LOGISTIC REGRESSION
This article delves into the principles of logistic regression, including its types and implementations.
What is Regression ?
It predicts the continuous output variables using the independent input variable.
Difference Between Linear Regression & Logistic Regression
Linear regression is a supervised machine learning approach that determines the linear connection between the dependent variable and one or more independent features by applying a linear equation to the observed data. The data here is continuous.
- Simple Linear Regression occurs when there is just one independent feature.
- Multiple Linear Regression occurs when there are multiple features.
- Univariate Linear Regression is when there is only one dependent variable.
- Multivariate Regression is when there are multiple dependent variables.
Logistic regression is a supervised machine learning technique used in classification problems to predict whether an instance belongs to a specified class or not. Logistic regression is a statistical procedure that focuses on the relationship between two data variables. The data here is categorical or binary implying that the output can only be represented in the case of 0 or 1 , yes or no , true or false etc.
Example of logistics regression : Email Detection — whether the e-mail is spam or not .
In logistic regression, the concept of independent and dependent variables is similar to that of linear regression.
- Dependent variables are the target variables that need to be predicted.The dependent variable can only have one outcome or value.
- Independent variables help predict the dependent variables.The independent variables can have more than one values.
Example of Logistic Regression
Let’s take an example of Logistic regression. Say a student studies for a number of hours a day , we have to predict whether they will pass or fail in their examinations where zero will be the probability of failure and one will be probability of success or pass
The above example clearly shows that the students who studied less number of hours are more likely to fail and the students who are putting in more than 7 hours of study are more likely to pass.
Sigmoid function
The sigmoid function is a mathematical function that maps predicted values to probabilities. It converts the real values into another value between 0 and 1. The value must be between 0 and 1, and it cannot exceed this limit, resulting in a curve similar to the "S" form. The S-form curve is also known as the sigmoid function or logistic function.
In the given formula below :
y → predicting value
B° → intercept (if x=0 then where y is going to intercept)
B1 → coefficient (if x is incremented then how will it affect y and how much it will affect y)
x→ independent variable
Threshold Value
Threshold value establishes the likelihood of 0 or 1. Any value exceeding 1 can be said as tends to 1 and any value exceeding the range of 0 can be said as tends to zero.
Types of Logistic Regression
- Binomial : Only two possible dependent variables ie; True or False.
- Multinomial : More than 3 possible unordered dependent variables ie; dog , cat , age, gender.
- Ordinal : More than 3 possible ordered dependent variables ie; low, medium, high.
Assumptions of Logistic Regression
- Each observation is independent of the other , meaning there is no correlation between any input ie; When students have to choose a stream-Science, Commerce & Humanities — to study they have three options which have nothing to do with each other.
- It takes the assumption that the dependent variable must be binary, meaning it can have only two values ie; Say there’s a field trip we need to see if the children are going to the trip or not.
- The relationship between the independent variables and the log odds of the dependent variable should be linear.

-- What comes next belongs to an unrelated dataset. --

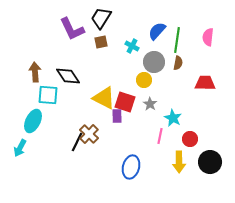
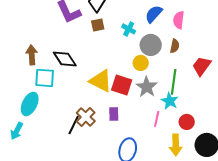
pink semicircle: (208, 37) -> (179, 20), moved
green line: (177, 40) -> (174, 82), moved
red trapezoid: (205, 83) -> (202, 66), turned -55
gray star: (150, 104) -> (147, 87), size x1.5
purple rectangle: (117, 116) -> (114, 114), moved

- There should be no outliers. Outliers are observations that fall for outside the typical range of other data points in a data set. These anomalies can come from errors in the data election, human error , equipment malfunction or data transmission issues.
- The sample size is sufficiently large. For observational studies with a large population involving Logistic regressions analysis, a minimum sample size of 500 or at least 10 observations per variable is required .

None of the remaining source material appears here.